**Collected data:**
****************

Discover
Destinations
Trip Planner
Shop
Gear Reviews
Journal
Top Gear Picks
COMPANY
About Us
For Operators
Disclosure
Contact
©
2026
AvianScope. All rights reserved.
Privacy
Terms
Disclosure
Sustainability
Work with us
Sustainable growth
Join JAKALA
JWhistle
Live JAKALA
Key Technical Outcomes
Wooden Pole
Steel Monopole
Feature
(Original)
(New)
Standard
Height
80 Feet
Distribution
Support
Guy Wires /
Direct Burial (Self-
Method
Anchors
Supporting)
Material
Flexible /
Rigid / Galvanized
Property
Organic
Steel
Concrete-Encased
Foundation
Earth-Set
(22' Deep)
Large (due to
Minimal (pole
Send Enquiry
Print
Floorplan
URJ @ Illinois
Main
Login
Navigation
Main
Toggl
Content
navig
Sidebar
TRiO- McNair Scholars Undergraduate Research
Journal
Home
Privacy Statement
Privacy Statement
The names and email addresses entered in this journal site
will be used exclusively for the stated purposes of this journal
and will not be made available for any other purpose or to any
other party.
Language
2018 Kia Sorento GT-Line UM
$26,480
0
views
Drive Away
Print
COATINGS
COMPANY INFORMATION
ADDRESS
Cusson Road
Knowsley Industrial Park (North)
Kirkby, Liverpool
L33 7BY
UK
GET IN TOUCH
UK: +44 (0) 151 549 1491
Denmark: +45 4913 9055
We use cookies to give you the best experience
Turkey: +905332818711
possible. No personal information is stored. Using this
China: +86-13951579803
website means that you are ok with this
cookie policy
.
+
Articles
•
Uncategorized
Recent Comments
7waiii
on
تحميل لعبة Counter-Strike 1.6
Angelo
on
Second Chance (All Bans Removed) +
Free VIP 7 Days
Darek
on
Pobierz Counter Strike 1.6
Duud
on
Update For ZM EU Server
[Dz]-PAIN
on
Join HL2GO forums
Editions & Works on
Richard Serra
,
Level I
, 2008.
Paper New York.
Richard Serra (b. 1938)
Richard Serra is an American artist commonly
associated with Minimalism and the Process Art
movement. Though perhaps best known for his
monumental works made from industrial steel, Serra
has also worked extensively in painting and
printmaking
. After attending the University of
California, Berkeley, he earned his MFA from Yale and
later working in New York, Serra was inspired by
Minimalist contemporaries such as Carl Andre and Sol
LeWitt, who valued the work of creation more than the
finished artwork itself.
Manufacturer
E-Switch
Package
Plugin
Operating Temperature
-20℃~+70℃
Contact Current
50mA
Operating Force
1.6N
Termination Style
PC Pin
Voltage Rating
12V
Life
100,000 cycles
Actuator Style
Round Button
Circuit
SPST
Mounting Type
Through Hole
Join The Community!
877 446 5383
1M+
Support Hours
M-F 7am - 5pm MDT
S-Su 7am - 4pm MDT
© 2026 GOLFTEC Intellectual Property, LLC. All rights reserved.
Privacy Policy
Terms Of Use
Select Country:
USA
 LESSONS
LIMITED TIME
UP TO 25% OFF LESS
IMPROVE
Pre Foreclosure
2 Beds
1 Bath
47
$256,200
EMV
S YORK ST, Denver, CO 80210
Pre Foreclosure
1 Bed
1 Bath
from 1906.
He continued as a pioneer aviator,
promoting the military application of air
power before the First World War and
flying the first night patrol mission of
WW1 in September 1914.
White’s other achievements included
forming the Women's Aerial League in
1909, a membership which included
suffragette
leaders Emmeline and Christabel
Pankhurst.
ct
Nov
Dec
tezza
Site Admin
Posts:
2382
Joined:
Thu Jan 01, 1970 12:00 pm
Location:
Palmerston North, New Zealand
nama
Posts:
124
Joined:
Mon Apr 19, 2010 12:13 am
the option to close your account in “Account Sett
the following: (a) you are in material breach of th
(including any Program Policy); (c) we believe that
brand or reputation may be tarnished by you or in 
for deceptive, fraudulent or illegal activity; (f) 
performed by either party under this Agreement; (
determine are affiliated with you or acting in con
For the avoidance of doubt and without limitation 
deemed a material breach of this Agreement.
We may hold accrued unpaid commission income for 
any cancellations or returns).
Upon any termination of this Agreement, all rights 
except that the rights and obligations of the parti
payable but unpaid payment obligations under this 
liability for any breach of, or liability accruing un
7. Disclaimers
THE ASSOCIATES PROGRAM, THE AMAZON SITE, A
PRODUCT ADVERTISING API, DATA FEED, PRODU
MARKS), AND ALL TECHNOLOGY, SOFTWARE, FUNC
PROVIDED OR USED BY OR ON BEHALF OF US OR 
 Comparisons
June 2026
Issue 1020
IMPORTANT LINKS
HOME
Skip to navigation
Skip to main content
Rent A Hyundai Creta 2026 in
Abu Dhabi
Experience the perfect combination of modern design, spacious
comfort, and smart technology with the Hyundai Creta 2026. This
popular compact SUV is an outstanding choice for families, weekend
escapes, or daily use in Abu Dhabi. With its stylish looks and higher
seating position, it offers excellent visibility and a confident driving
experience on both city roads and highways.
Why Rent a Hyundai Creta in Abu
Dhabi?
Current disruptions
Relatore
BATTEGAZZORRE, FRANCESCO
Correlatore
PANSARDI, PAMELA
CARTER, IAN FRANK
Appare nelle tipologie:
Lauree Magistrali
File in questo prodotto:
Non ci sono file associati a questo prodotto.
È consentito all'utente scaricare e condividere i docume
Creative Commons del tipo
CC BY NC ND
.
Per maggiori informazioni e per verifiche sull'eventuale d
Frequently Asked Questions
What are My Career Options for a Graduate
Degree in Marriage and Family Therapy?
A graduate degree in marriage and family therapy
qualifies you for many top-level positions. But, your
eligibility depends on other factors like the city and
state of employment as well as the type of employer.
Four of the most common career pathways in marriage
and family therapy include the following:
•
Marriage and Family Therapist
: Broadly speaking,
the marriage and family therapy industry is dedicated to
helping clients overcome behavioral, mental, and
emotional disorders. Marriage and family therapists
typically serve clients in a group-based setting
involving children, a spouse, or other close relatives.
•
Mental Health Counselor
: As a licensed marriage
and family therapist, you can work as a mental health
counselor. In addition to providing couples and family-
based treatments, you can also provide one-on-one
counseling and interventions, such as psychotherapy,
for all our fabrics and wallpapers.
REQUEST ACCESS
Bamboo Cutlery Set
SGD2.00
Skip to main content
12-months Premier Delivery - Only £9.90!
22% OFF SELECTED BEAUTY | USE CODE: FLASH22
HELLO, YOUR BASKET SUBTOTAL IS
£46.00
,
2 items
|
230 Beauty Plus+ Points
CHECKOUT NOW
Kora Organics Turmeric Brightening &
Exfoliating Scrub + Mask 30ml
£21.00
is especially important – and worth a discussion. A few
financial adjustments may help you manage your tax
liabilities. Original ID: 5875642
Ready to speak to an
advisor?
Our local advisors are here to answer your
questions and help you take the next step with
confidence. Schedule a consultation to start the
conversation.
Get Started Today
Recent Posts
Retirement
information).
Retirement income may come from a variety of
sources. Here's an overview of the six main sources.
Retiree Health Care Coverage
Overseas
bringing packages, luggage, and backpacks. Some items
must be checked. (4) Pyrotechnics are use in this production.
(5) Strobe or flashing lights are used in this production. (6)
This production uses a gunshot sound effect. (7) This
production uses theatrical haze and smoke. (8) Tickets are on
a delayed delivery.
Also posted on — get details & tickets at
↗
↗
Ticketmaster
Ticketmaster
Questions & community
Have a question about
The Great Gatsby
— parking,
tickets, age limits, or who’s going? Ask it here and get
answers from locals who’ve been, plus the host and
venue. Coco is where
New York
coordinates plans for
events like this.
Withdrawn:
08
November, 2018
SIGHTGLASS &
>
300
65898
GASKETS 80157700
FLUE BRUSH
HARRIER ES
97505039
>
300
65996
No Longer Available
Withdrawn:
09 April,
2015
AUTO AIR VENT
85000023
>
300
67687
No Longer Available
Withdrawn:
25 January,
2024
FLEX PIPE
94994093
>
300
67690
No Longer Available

****************

**TASK DESCRIPTION:** The word "Creta" appears in some lines of the data. Copy every one of those lines.

**SOLUTION BELOW:**
Rent A Hyundai Creta 2026 in
comfort, and smart technology with the Hyundai Creta 2026. This
Why Rent a Hyundai Creta in Abu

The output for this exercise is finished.